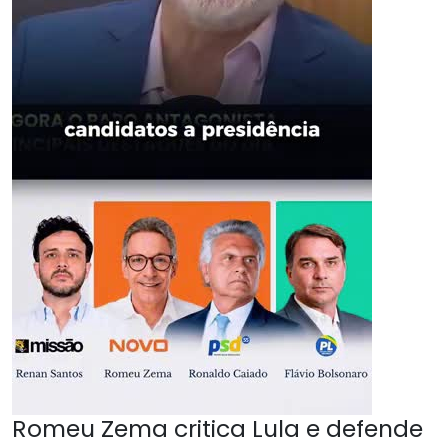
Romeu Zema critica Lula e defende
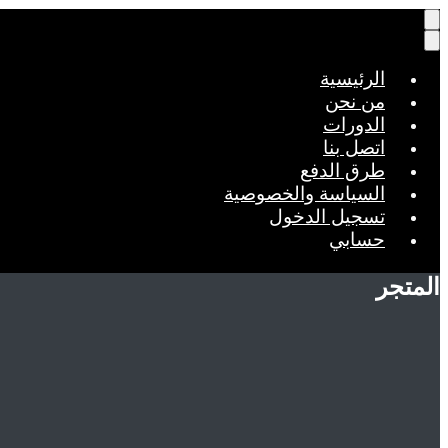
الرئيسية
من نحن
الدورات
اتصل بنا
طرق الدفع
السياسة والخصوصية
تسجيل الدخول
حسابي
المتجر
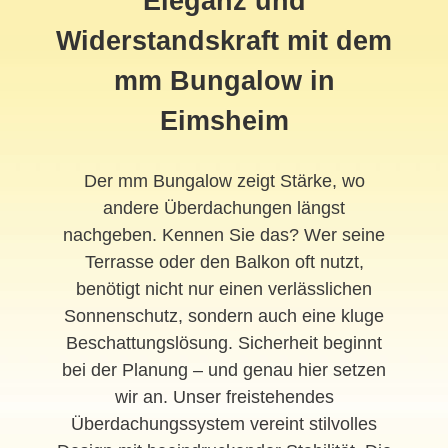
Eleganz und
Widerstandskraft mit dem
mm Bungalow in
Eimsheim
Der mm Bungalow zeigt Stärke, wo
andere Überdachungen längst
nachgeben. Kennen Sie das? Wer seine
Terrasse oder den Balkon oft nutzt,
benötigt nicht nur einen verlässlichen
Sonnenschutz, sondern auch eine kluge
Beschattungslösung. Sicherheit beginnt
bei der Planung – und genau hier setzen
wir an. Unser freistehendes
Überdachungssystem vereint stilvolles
---
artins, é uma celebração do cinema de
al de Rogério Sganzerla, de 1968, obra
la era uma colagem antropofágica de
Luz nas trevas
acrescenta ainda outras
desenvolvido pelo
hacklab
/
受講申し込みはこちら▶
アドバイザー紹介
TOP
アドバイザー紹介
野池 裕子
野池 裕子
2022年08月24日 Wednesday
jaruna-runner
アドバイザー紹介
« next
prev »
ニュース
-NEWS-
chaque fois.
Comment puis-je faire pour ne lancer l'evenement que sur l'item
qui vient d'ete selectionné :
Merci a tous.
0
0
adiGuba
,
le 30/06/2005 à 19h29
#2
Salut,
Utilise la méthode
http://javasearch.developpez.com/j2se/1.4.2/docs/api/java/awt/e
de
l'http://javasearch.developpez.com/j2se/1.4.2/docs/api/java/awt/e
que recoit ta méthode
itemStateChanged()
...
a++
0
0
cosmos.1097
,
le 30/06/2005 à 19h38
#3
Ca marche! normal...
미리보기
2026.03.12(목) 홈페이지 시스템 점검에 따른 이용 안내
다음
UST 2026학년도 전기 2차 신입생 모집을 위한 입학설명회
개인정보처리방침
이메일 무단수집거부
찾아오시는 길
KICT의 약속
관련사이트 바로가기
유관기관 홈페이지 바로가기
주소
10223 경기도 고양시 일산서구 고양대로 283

What the task asks: Could you count how many lines of the listing above contain the word "javasearch" and give only that number?

Result of the task: 2